**Exercise requirements**:
In the copy, include no images, and repeat each entry precisely as written.

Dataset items
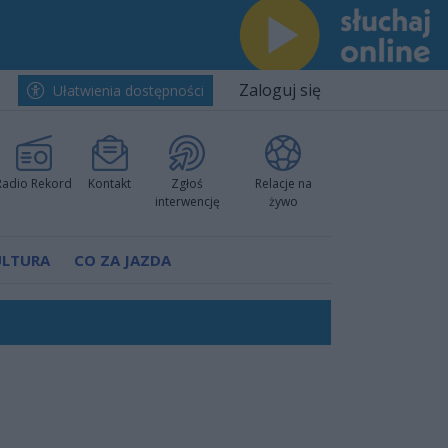
Zaloguj się
Ułatwienia dostępności
Radio Rekord
Kontakt
Zgłoś
Relacje na
interwencję
żywo
ULTURA
CO ZA JAZDA
ów pokazali klasę
rzowi
worzyć nową sportową tradycję"
ruchu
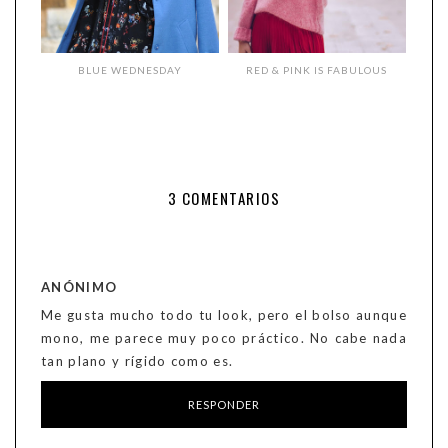
BLUE WEDNESDAY
RED & PINK IS FABULOUS
3 COMENTARIOS
ANÓNIMO
Me gusta mucho todo tu look, pero el bolso aunque
mono, me parece muy poco práctico. No cabe nada
tan plano y rígido como es.
RESPONDER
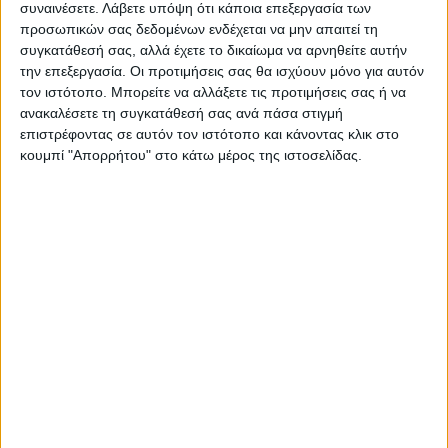
συναινέσετε.
Λάβετε υπόψη ότι κάποια επεξεργασία των
προσωπικών σας δεδομένων ενδέχεται να μην απαιτεί τη
συγκατάθεσή σας, αλλά έχετε το δικαίωμα να αρνηθείτε αυτήν
την επεξεργασία. Οι προτιμήσεις σας θα ισχύουν μόνο για αυτόν
τον ιστότοπο. Μπορείτε να αλλάξετε τις προτιμήσεις σας ή να
ανακαλέσετε τη συγκατάθεσή σας ανά πάσα στιγμή
επιστρέφοντας σε αυτόν τον ιστότοπο και κάνοντας κλικ στο
κουμπί "Απορρήτου" στο κάτω μέρος της ιστοσελίδας.
ΝΕΟΣ ΑΓΩΝ
https://neosagon.gr
Η Αρχαιότερη Καθημερινή Πρωινή Εφημερίδα της Καρδίτσας
ΠΑΡΟΜΟΙΑ ΑΡΘΡΑ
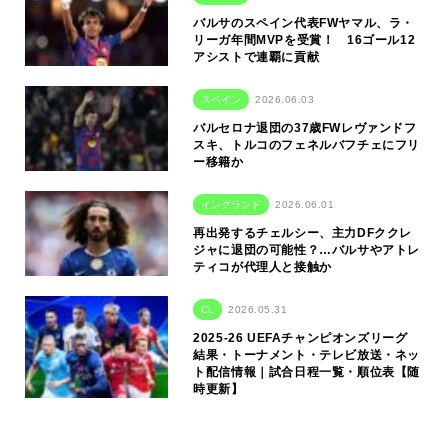
バルサのスペイン代表FWヤマル、ラ・
リーガ年間MVPを受賞！ 16ゴール12
アシストで連覇に貢献
スペイン
2026.06.03
バルセロナ退団の37歳FWレヴァンドフ
スキ、トルコのフェネルバフチェにフリ
ー移籍か
イングランド
2026.06.01
再出発するチェルシー、主力DFククレ
ジャに退団の可能性？…バルサやアトレ
ティコが代理人と接触か
CL
2026.05.31
2025-26 UEFAチャンピオンズリーグ
結果・トーナメント・テレビ放送・ネッ
ト配信情報｜試合日程一覧・順位表【随
時更新】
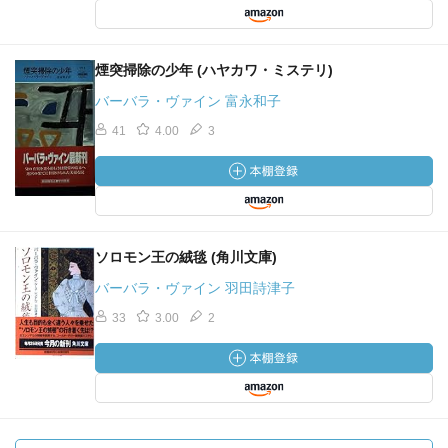
煙突掃除の少年 (ハヤカワ・ミステリ)
バーバラ・ヴァイン 富永和子
41
4.00
3
ソロモン王の絨毯 (角川文庫)
バーバラ・ヴァイン 羽田詩津子
33
3.00
2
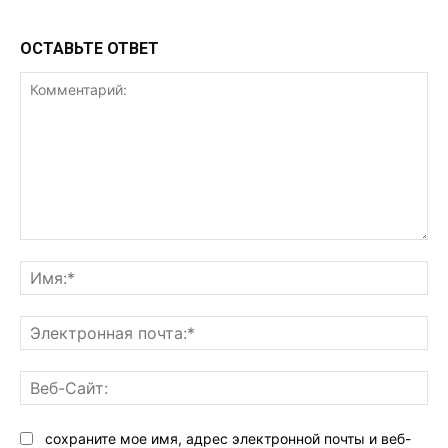
ОСТАВЬТЕ ОТВЕТ
Комментарий:
Им
Эл
поч
Ве
Са
сохраните мое имя, адрес электронной почты и веб-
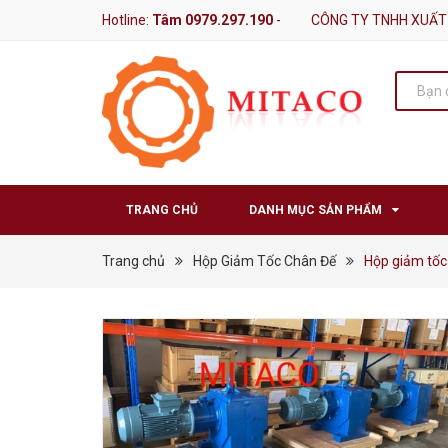
Hotline:
Tâm 0979.297.190
-
CÔNG TY TNHH XUẤT
TRANG CHỦ
DANH MỤC SẢN PHẨM
Trang chủ
Hộp Giảm Tốc Chân Đế
Hộp giảm tốc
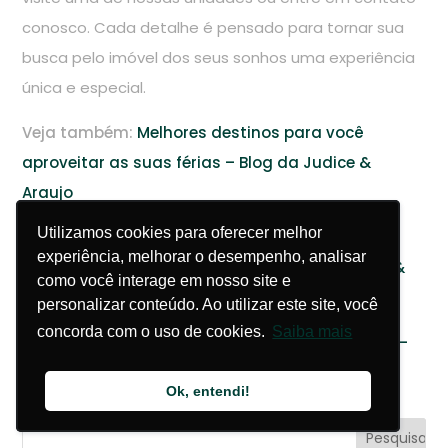
conosco. Cada detalhe é pensado para tornar sua
busca pelo imóvel dos seus sonhos uma experiência
única e especial.
Veja também:
Melhores destinos para você
aproveitar as suas férias – Blog da Judice &
Araujo
Utilizamos cookies para oferecer melhor
Utilizamos cookies para oferecer melhor
Belavista Ipanema Residencial: Sofisticação e
experiência, melhorar o desempenho, analisar
experiência, melhorar o desempenho, analisar
Modernidade em um só lugar – Blog da Judice &
como você interage em nosso site e
como você interage em nosso site e
Araujo
personalizar conteúdo. Ao utilizar este site, você
personalizar conteúdo. Ao utilizar este site, você
concorda com o uso de cookies.
concorda com o uso de cookies.
Saiba mais
Saiba mais
Espaços perfeitos para a sua confraternização –
Blog da Judice & Araujo
Ok, entendi!
Ok, entendi!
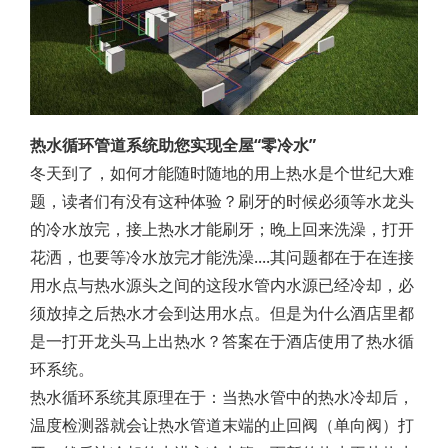
热水循环管道系统助您实现全屋“零冷水”
冬天到了，如何才能随时随地的用上热水是个世纪大难
题，读者们有没有这种体验？刷牙的时候必须等水龙头
的冷水放完，接上热水才能刷牙；晚上回来洗澡，打开
花洒，也要等冷水放完才能洗澡....其问题都在于在连接
用水点与热水源头之间的这段水管内水源已经冷却，必
须放掉之后热水才会到达用水点。但是为什么酒店里都
是一打开龙头马上出热水？答案在于酒店使用了热水循
环系统。
热水循环系统其原理在于：当热水管中的热水冷却后，
温度检测器就会让热水管道末端的止回阀（单向阀）打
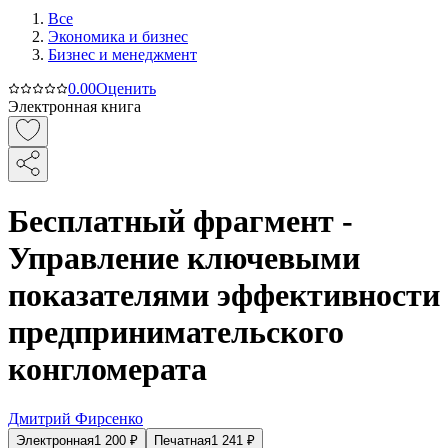
Все
Экономика и бизнес
Бизнес и менеджмент
0.0
0
Оценить
Электронная книга
Бесплатный фрагмент -
Управление ключевыми
показателями эффективности
предпринимательского
конгломерата
Дмитрий Фирсенко
Электронная
1 200
₽
Печатная
1 241
₽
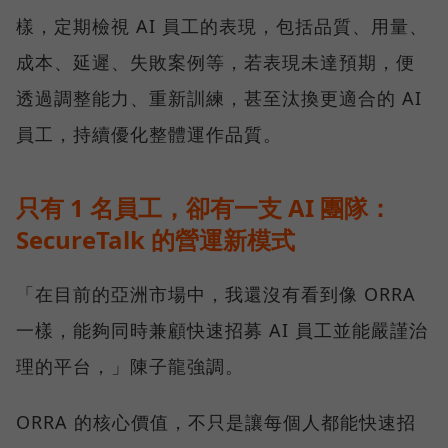
樣，定期檢視 AI 員工的表現，包括品質、用量、
成本、延遲、失敗案例等，若表現未達預期，便
透過調整能力、重新訓練，甚至汰換更適合的 AI
員工，持續優化整體運作品質。
只有 1 名員工，卻有一支 AI 團隊：
SecureTalk 的營運新模式
「在目前的亞洲市場中，我還沒有看到像 ORRA
一樣，能夠同時兼顧快速招募 AI 員工並能嚴謹治
理的平台，」陳子龍強調。
ORRA 的核心價值，不只是讓每個人都能快速招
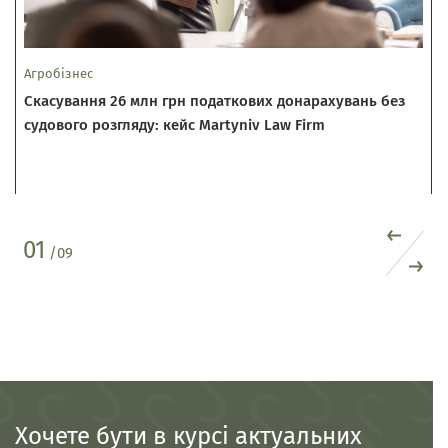
Агробізнес
А
Скасування 26 млн грн податкових донарахувань без
судового розгляду: кейс Martyniv Law Firm
01
/
09
Хочете бути в курсі актуальних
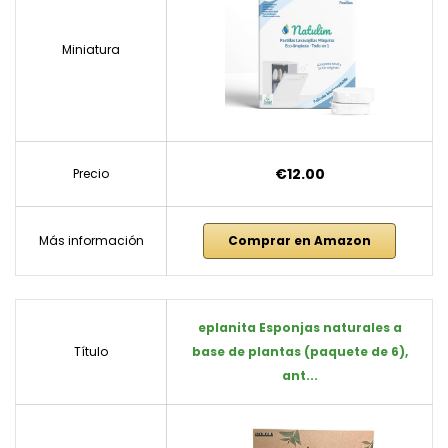
Miniatura
€12.00
Precio
Más información
Comprar en Amazon
eplanita Esponjas naturales a
Título
base de plantas (paquete de 6),
ant...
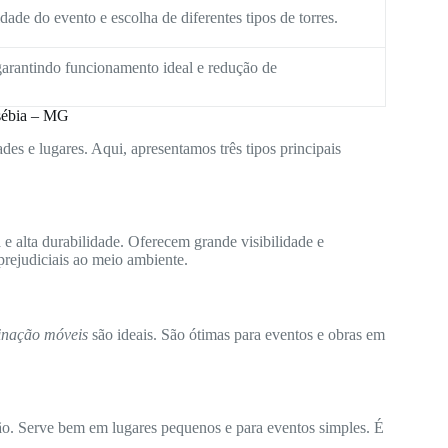
ade do evento e escolha de diferentes tipos de torres.
arantindo funcionamento ideal e redução de
usébia – MG
des e lugares. Aqui, apresentamos três tipos principais
e alta durabilidade. Oferecem grande visibilidade e
rejudiciais ao meio ambiente.
minação móveis
são ideais. São ótimas para eventos e obras em
ão. Serve bem em lugares pequenos e para eventos simples. É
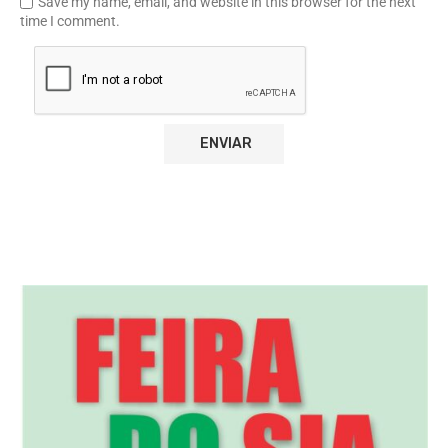
Save my name, email, and website in this browser for the next
time I comment.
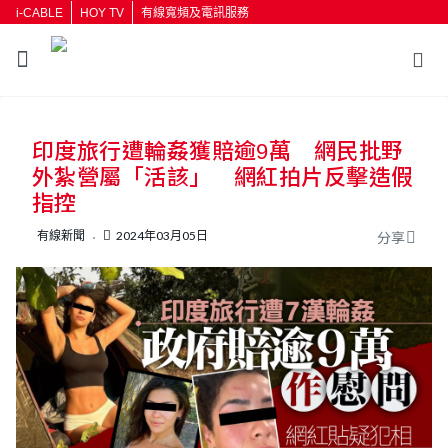
i-CABLE
HOY TV
有線寬頻及電訊服務
返回
印度旅行遭輪姦獲賠逾9萬 網民批野
按輸入鍵開始搜尋
外紮營屬「活該」 網紅拍片反擊造假
指控
有線新聞
2024年03月05日
分享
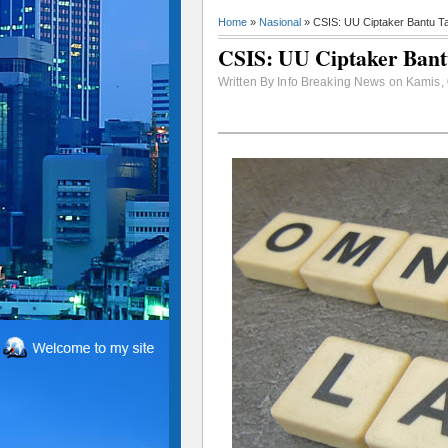
Home
»
Nasional
» CSIS: UU Ciptaker Bantu Tar
CSIS: UU Ciptaker Bantu
Written By Info Breaking News on Kamis, 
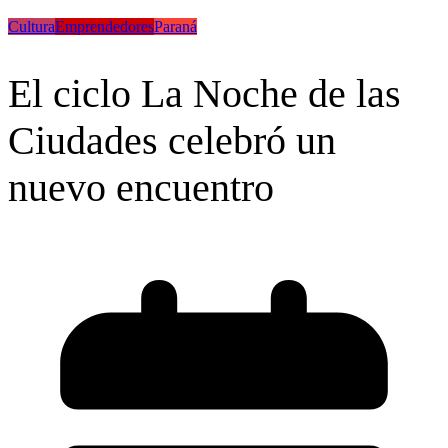
Cultura
Emprendedores
Paraná
El ciclo La Noche de las
Ciudades celebró un
nuevo encuentro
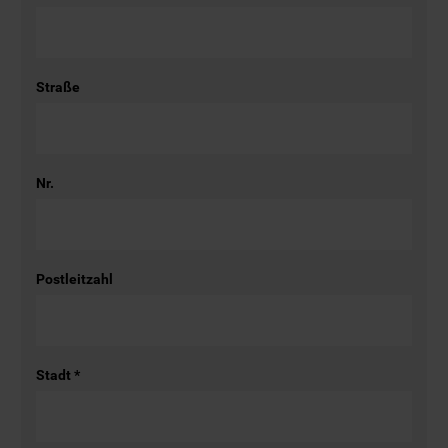
Straße
Nr.
Postleitzahl
Stadt
*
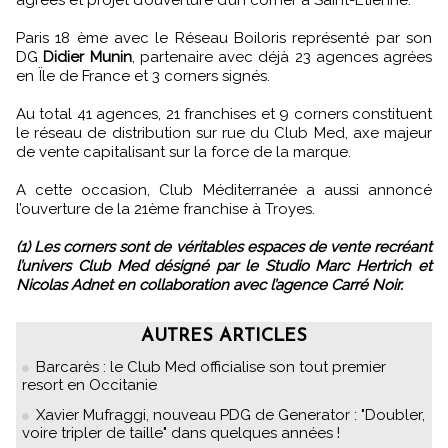
agrées et projet d’ouverture d’un corner à Saint-Étienne.
Paris 18 ème avec le Réseau Boiloris représenté par son
DG
Didier Munin
, partenaire avec déjà 23 agences agrées
en Ïle de France et 3 corners signés.
Au total 41 agences, 21 franchises et 9 corners constituent
le réseau de distribution sur rue du Club Med, axe majeur
de vente capitalisant sur la force de la marque.
A cette occasion, Club Méditerranée a aussi annoncé
l’ouverture de la 21ème franchise à Troyes.
(1) Les corners sont de véritables espaces de vente recréant
l’univers Club Med désigné par le Studio Marc Hertrich et
Nicolas Adnet en collaboration avec l’agence Carré Noir.
AUTRES ARTICLES
Barcarès : le Club Med officialise son tout premier
resort en Occitanie
Xavier Mufraggi, nouveau PDG de Generator : "Doubler,
voire tripler de taille" dans quelques années !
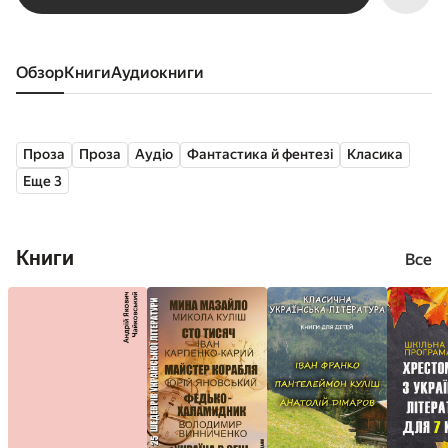
Обзор
книги
аудиокниги
Проза
Проза
Аудіо
Фантастика й фентезі
Класика
Еще 3
Книги
Все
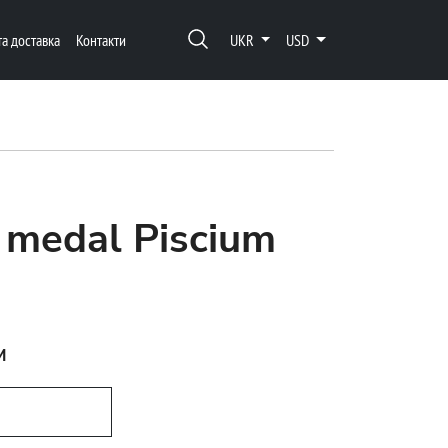
та доставка
Контакти
UKR
USD
 medal Piscium
м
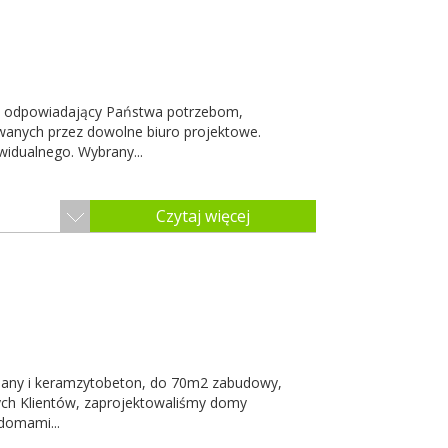
łni odpowiadający Państwa potrzebom,
owanych przez dowolne biuro projektowe.
widualnego. Wybrany...
Czytaj więcej
niany i keramzytobeton, do 70m2 zabudowy,
ch Klientów, zaprojektowaliśmy domy
 domami...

**Finished exercise**:
Zaloguj się
Ułatwienia dostępności
Radio Rekord
Kontakt
Zgłoś
Relacje na
interwencję
żywo
ULTURA
CO ZA JAZDA
ów pokazali klasę
rzowi
worzyć nową sportową tradycję"
ruchu
BLUE WEDNESDAY
RED & PINK IS FABULOUS
3 COMENTARIOS
ANÓNIMO
Me gusta mucho todo tu look, pero el bolso aunque
mono, me parece muy poco práctico. No cabe nada
tan plano y rígido como es.
RESPONDER
συναινέσετε.
Λάβετε υπόψη ότι κάποια επεξεργασία των
προσωπικών σας δεδομένων ενδέχεται να μην απαιτεί τη
συγκατάθεσή σας, αλλά έχετε το δικαίωμα να αρνηθείτε αυτήν
την επεξεργασία. Οι προτιμήσεις σας θα ισχύουν μόνο για αυτόν
τον ιστότοπο. Μπορείτε να αλλάξετε τις προτιμήσεις σας ή να
ανακαλέσετε τη συγκατάθεσή σας ανά πάσα στιγμή
επιστρέφοντας σε αυτόν τον ιστότοπο και κάνοντας κλικ στο
κουμπί "Απορρήτου" στο κάτω μέρος της ιστοσελίδας.
ΝΕΟΣ ΑΓΩΝ
https://neosagon.gr
Η Αρχαιότερη Καθημερινή Πρωινή Εφημερίδα της Καρδίτσας
ΠΑΡΟΜΟΙΑ ΑΡΘΡΑ
バルサのスペイン代表FWヤマル、ラ・
リーガ年間MVPを受賞！ 16ゴール12
アシストで連覇に貢献
スペイン
2026.06.03
バルセロナ退団の37歳FWレヴァンドフ
スキ、トルコのフェネルバフチェにフリ
ー移籍か
イングランド
2026.06.01
再出発するチェルシー、主力DFククレ
ジャに退団の可能性？…バルサやアトレ
ティコが代理人と接触か
CL
2026.05.31
2025-26 UEFAチャンピオンズリーグ
結果・トーナメント・テレビ放送・ネッ
ト配信情報｜試合日程一覧・順位表【随
時更新】
煙突掃除の少年 (ハヤカワ・ミステリ)
バーバラ・ヴァイン 富永和子
41
4.00
3
ソロモン王の絨毯 (角川文庫)
バーバラ・ヴァイン 羽田詩津子
33
3.00
2
ОСТАВЬТЕ ОТВЕТ
Комментарий:
Им
Эл
поч
Ве
Са
сохраните мое имя, адрес электронной почты и веб-
Hotline:
Tâm 0979.297.190
-
CÔNG TY TNHH XUẤT
TRANG CHỦ
DANH MỤC SẢN PHẨM
Trang chủ
Hộp Giảm Tốc Chân Đế
Hộp giảm tốc
conosco. Cada detalhe é pensado para tornar sua
busca pelo imóvel dos seus sonhos uma experiência
única e especial.
Veja também:
Melhores destinos para você
aproveitar as suas férias – Blog da Judice &
Araujo
Utilizamos cookies para oferecer melhor
Utilizamos cookies para oferecer melhor
Belavista Ipanema Residencial: Sofisticação e
experiência, melhorar o desempenho, analisar
experiência, melhorar o desempenho, analisar
Modernidade em um só lugar – Blog da Judice &
como você interage em nosso site e
como você interage em nosso site e
Araujo
personalizar conteúdo. Ao utilizar este site, você
personalizar conteúdo. Ao utilizar este site, você
concorda com o uso de cookies.
concorda com o uso de cookies.
Saiba mais
Saiba mais
Espaços perfeitos para a sua confraternização –
Blog da Judice & Araujo
Ok, entendi!
Ok, entendi!
热水循环管道系统助您实现全屋“零冷水”
冬天到了，如何才能随时随地的用上热水是个世纪大难
题，读者们有没有这种体验？刷牙的时候必须等水龙头
的冷水放完，接上热水才能刷牙；晚上回来洗澡，打开
花洒，也要等冷水放完才能洗澡....其问题都在于在连接
用水点与热水源头之间的这段水管内水源已经冷却，必
须放掉之后热水才会到达用水点。但是为什么酒店里都
是一打开龙头马上出热水？答案在于酒店使用了热水循
环系统。
热水循环系统其原理在于：当热水管中的热水冷却后，
温度检测器就会让热水管道末端的止回阀（单向阀）打
Все
Экономика и бизнес
Бизнес и менеджмент
0.0
0
Оценить
Электронная книга
Бесплатный фрагмент -
Управление ключевыми
показателями эффективности
предпринимательского
конгломерата
Дмитрий Фирсенко
Электронная
1 200
₽
Печатная
1 241
₽
樣，定期檢視 AI 員工的表現，包括品質、用量、
成本、延遲、失敗案例等，若表現未達預期，便
透過調整能力、重新訓練，甚至汰換更適合的 AI
員工，持續優化整體運作品質。
只有 1 名員工，卻有一支 AI 團隊：
SecureTalk 的營運新模式
「在目前的亞洲市場中，我還沒有看到像 ORRA
一樣，能夠同時兼顧快速招募 AI 員工並能嚴謹治
理的平台，」陳子龍強調。
ORRA 的核心價值，不只是讓每個人都能快速招
Агробізнес
А
Скасування 26 млн грн податкових донарахувань без
судового розгляду: кейс Martyniv Law Firm
01
/
09
Хочете бути в курсі актуальних
Miniatura
€12.00
Precio
Más información
Comprar en Amazon
eplanita Esponjas naturales a
Título
base de plantas (paquete de 6),
ant...
ade do evento e escolha de diferentes tipos de torres.
arantindo funcionamento ideal e redução de
usébia – MG
des e lugares. Aqui, apresentamos três tipos principais
e alta durabilidade. Oferecem grande visibilidade e
rejudiciais ao meio ambiente.
minação móveis
são ideais. São ótimas para eventos e obras em
ão. Serve bem em lugares pequenos e para eventos simples. É
Save my name, email, and website in this browser for the next
time I comment.
i-CABLE
HOY TV
有線寬頻及電訊服務
返回
印度旅行遭輪姦獲賠逾9萬 網民批野
按輸入鍵開始搜尋
外紮營屬「活該」 網紅拍片反擊造假
指控
有線新聞
2024年03月05日
分享
Home
»
Nasional
» CSIS: UU Ciptaker Bantu Tar
CSIS: UU Ciptaker Bantu
Written By Info Breaking News on Kamis, 
Cultura
Emprendedores
Paraná
El ciclo La Noche de las
Ciudades celebró un
nuevo encuentro
Straße
Nr.
Postleitzahl
Stadt
*
agrées et projet d’ouverture d’un corner à Saint-Étienne.
Paris 18 ème avec le Réseau Boiloris représenté par son
DG
Didier Munin
, partenaire avec déjà 23 agences agrées
en Ïle de France et 3 corners signés.
Au total 41 agences, 21 franchises et 9 corners constituent
le réseau de distribution sur rue du Club Med, axe majeur
de vente capitalisant sur la force de la marque.
A cette occasion, Club Méditerranée a aussi annoncé
l’ouverture de la 21ème franchise à Troyes.
(1) Les corners sont de véritables espaces de vente recréant
l’univers Club Med désigné par le Studio Marc Hertrich et
Nicolas Adnet en collaboration avec l’agence Carré Noir.
AUTRES ARTICLES
Barcarès : le Club Med officialise son tout premier
resort en Occitanie
Xavier Mufraggi, nouveau PDG de Generator : "Doubler,
voire tripler de taille" dans quelques années !
Обзор
книги
аудиокниги
Проза
Проза
Аудіо
Фантастика й фентезі
Класика
Еще 3
Книги
Все
та доставка
Контакти
UKR
USD
 medal Piscium
м
łni odpowiadający Państwa potrzebom,
owanych przez dowolne biuro projektowe.
widualnego. Wybrany...
Czytaj więcej
niany i keramzytobeton, do 70m2 zabudowy,
ch Klientów, zaprojektowaliśmy domy
 domami...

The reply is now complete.